As soon as needle hits vinyl, the flat light in the Man’s characterless apartment takes on a magical glow (the work of lighting designers Ken Billington and Brian Monahan), the bars disappear from the windows, and the room is suddenly populated by figures from the Prohibition-era musical.
In the make-believe, champagne-and-caviar world, glamorous showgirl Janet Van De Graaff (Sutton Foster) is on the verge of abandoning her career to marry dashing Robert Martin (Troy Britton Johnson). Also on hand are the absent-minded lady of the house, Mrs. Tottendale (Georgia Engel); her patient butler (Edward Hibbert); and the best man (Eddie Korbich).
Then there’s a theater producer (Lenny Wolpe) desperate to keep Janet in his show; his ditzy, untalented girlfriend (Jennifer Smith), who has her eye on the starring role; and two gangsters (Jason and Garth Kravits), posing as pastry chefs. Finally, there’s the bride’s booze-swilling chaperone (Beth Leavel), a clumsy lothario (Danny Burstein) and, somewhat arbitrarily, a fly-by aviatrix (Kecia Lewis-Evans). “What we now call a lesbian,” explains Martin of the latter.
With an indulgent nod from our guide to the flimsiness of the central conflict, we learn the chief complication is the challenge of keeping bride and groom apart on the wedding day. The wafer-thinness of the droll plot is an essential element of the comedy: There’s a reason this show is a forgotten one, after all. Martin’s character makes no claims for classic status but regards it as something of a guilty pleasure, colored by personal associations.
So it fits also that the tunes are more serviceable than inspired. Even so, Lambert and Morrison have written some sparkling comic numbers, notably Janet’s “Show Off,” in which Foster (back in “Thoroughly Modern Millie” flapper mode and more gainfully employed here than in the lumpy “Little Women”) feigns fatigue from the spotlight, only to dazzle with numerous costume and key changes, cartwheels and splits, plate-spinning, snake-charming, target-shooting and Houdini feats.
Other high points include Johnson and Korbich’s tap-happy “Cold Feets”; Leavel’s inappropriate, hilariously self-aggrandizing inspirational anthem “As We Stumble Along”; and Engel and Hibbert’s sweet soft-shoe duet “Love Is Always Lovely in the End.” This last prompts Man in Chair, after a drink, to wonder with a touch of irritation, “Don’t you think that someone must have been aware of the awkward sexual connotation of that title?”
His commentary, both wry and enthusiastic, enlivens the songs and the amusingly belabored book scenes from the show within the show.

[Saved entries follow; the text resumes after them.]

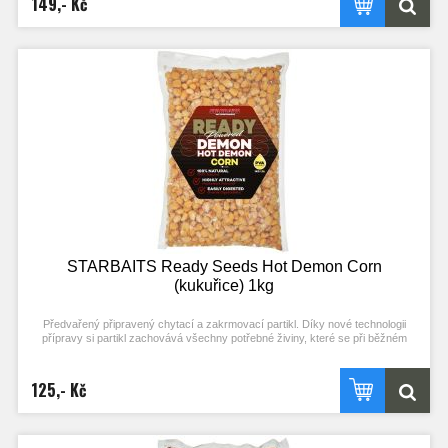
149,- Kč
(stejné složení příchuti jako boilies)
STARBAITS Ready Seeds Hot Demon Corn
(kukuřice) 1kg
Předvařený připravený chytací a zakrmovací partikl. Díky nové technologii
přípravy si partikl zachovává všechny potřebné živiny, které se při běžném
procesu vaření ztrácejí. Stačí otevřít a začít chytat! Každý typ partiklu se
připravuje individuální metodou pro zachování jejich maximální atraktivity.
Nerozpouští PVA! Typ partiklu: KUKUŘICE Příchuť: HOT DEMON (stejné
125,- Kč
složení příchuti jako boilies)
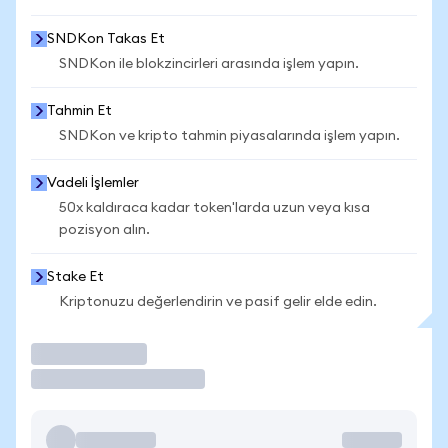
SNDKon Takas Et
SNDKon ile blokzincirleri arasında işlem yapın.
Tahmin Et
SNDKon ve kripto tahmin piyasalarında işlem yapın.
Vadeli İşlemler
50x kaldıraca kadar token'larda uzun veya kısa
pozisyon alın.
Stake Et
Kriptonuzu değerlendirin ve pasif gelir elde edin.
İşlem Yap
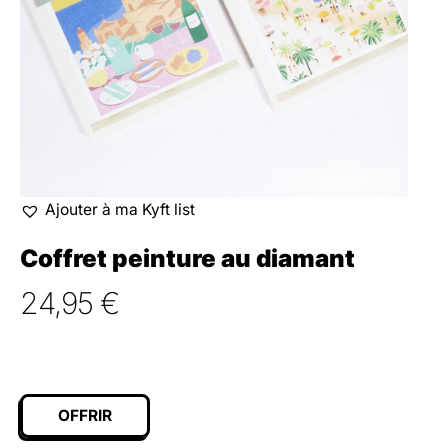
Ajouter à ma Kyft list
Coffret peinture au diamant
24,95
€
OFFRIR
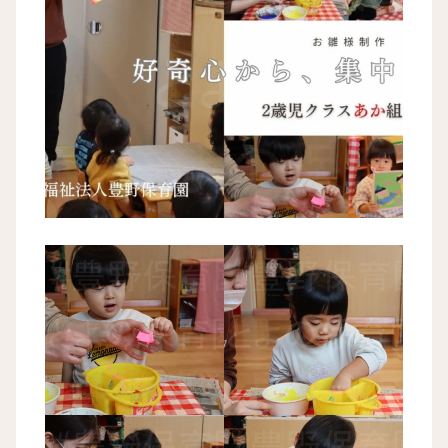
とよの保育園 ひな祭り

He interjects with passionate endorsements, criticisms and helpful suggestions to the aud (“Now, when you’re listening to this, try to ignore the lyrics”), also providing background on the Broadway stars playing the tuner’s two-dimensional characters — Jane Roberts as Janet was known as the Oops Girl; the actor playing Latin lover Aldolpho drank himself to death and was partially devoured by his poodles.
Martin appears to have nestled deeper into the role since the Los Angeles run last winter; while the entire ensemble is terrific in parts that demand self-awareness and a generous slice of ham, it’s his nuanced characterization that gives the show its considerable heart.
As he becomes increasingly transported by the musical, his rapt attention from the sidelines in his armchair gives way to full choreographic participation, while the period artifice of Gallo’s sets gradually takes over from lackluster reality. One of the most winning aspects of Martin and McKellar’s book is the economy and humor with which it doles out personal information about Man in Chair — his abortive attempt at heterosexual marriage, ugly divorce, his dietary disorders, depression and solitude.
Via its endearing onstage host, “The Drowsy Chaperone” extends a warm embrace to every show queen and misfit theater geek who ever escaped a dreary day-to-day existence by sticking a cast recording on a turntable and disappearing into the cocooning fantasy world of a musical.